Despite concessions, South Africa’s student movement marches on to demand free education | The World Weekly
Based on interviews with numerous students (most of whom did not want to be named) there are rifts between the ANC-aligned South African Students Congress (SASCO) and the other student movements. There is also a rift between students who wish to write exams, and students who wish to pursue a national shutdown of tertiary institutions until demands on fees and outsourcing have been met.
Here are reports of Monday's events at Wits in Johannesburg, UCT and UWC in Cape Town, and the East London campuses of Walter Sisulu and Fort Hare.
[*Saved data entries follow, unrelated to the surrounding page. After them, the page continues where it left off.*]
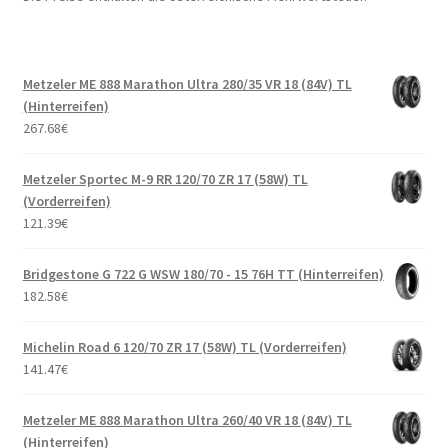
Metzeler ME 888 Marathon Ultra 280/35 VR 18 (84V) TL
(Hinterreifen)
267.68
€
Metzeler Sportec M-9 RR 120/70 ZR 17 (58W) TL
(Vorderreifen)
121.39
€
Bridgestone G 722 G WSW 180/70 - 15 76H TT (Hinterreifen)
182.58
€
Michelin Road 6 120/70 ZR 17 (58W) TL (Vorderreifen)
141.47
€
Metzeler ME 888 Marathon Ultra 260/40 VR 18 (84V) TL
(Hinterreifen)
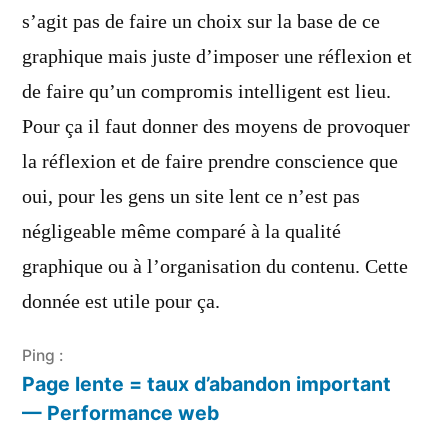
s’agit pas de faire un choix sur la base de ce
graphique mais juste d’imposer une réflexion et
de faire qu’un compromis intelligent est lieu.
Pour ça il faut donner des moyens de provoquer
la réflexion et de faire prendre conscience que
oui, pour les gens un site lent ce n’est pas
négligeable même comparé à la qualité
graphique ou à l’organisation du contenu. Cette
donnée est utile pour ça.
Ping :
Page lente = taux d’abandon important
— Performance web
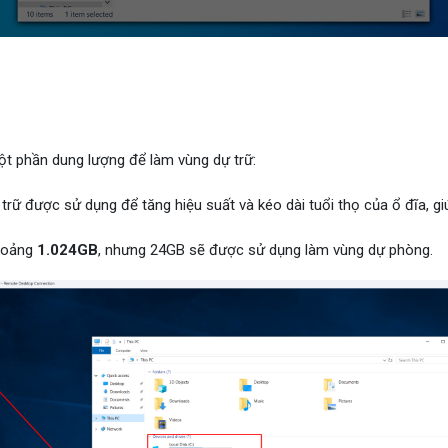
một phần dung lượng để làm vùng dự trữ:
 trữ được sử dụng để tăng hiệu suất và kéo dài tuổi thọ của ổ đĩa, gi
khoảng
1.024GB
, nhưng 24GB sẽ được sử dụng làm vùng dự phòng.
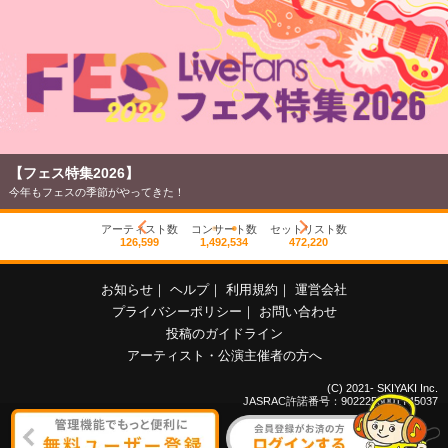
【フェス特集2026】
今年もフェスの季節がやってきた！
アーティスト数
コンサート数
セットリスト数
126,599
1,492,534
472,220
お知らせ
｜
ヘルプ
｜
利用規約
｜
運営会社
プライバシーポリシー
｜
お問い合わせ
投稿のガイドライン
アーティスト・公演主催者の方へ
(C) 2021- SKIYAKI Inc.
JASRAC許諾番号：9022255001Y45037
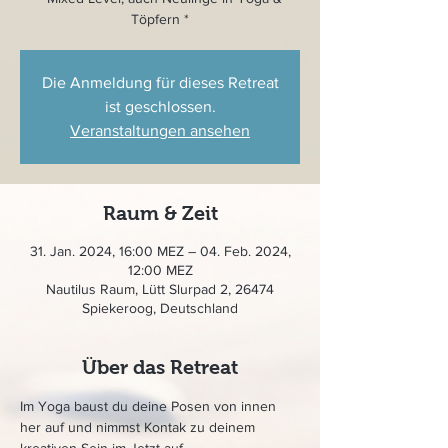
Töpfern *
Die Anmeldung für dieses Retreat
ist geschlossen.
Veranstaltungen ansehen
Raum & Zeit
31. Jan. 2024, 16:00 MEZ – 04. Feb. 2024,
12:00 MEZ
Nautilus Raum, Lütt Slurpad 2, 26474
Spiekeroog, Deutschland
Über das Retreat
Im Yoga baust du deine Posen von innen 
her auf und nimmst Kontak zu deinem 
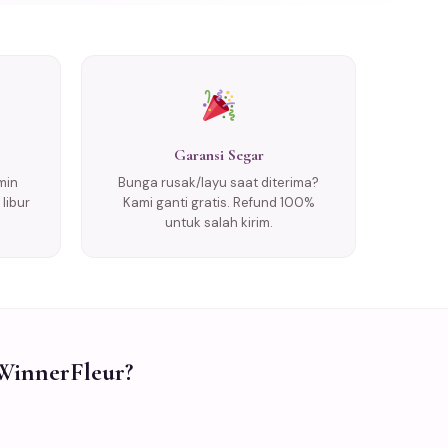
Garansi Segar
min
Bunga rusak/layu saat diterima?
libur
Kami ganti gratis. Refund 100%
untuk salah kirim.
WinnerFleur?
The university's senate meeting was suspended this afternoon as campus remained closed on Monday, with students continuing to protest until their demands have been met. Vice Chancellor Adam Habib has met with students in a packed Senate House, dubbed Solomon Mahlangu House, to discuss a way forward after last week's protests saw government agree to freeze fee increments in 2016. He said that the school programme needed to resume tomorrow, but exams had now been postponed indefinitely.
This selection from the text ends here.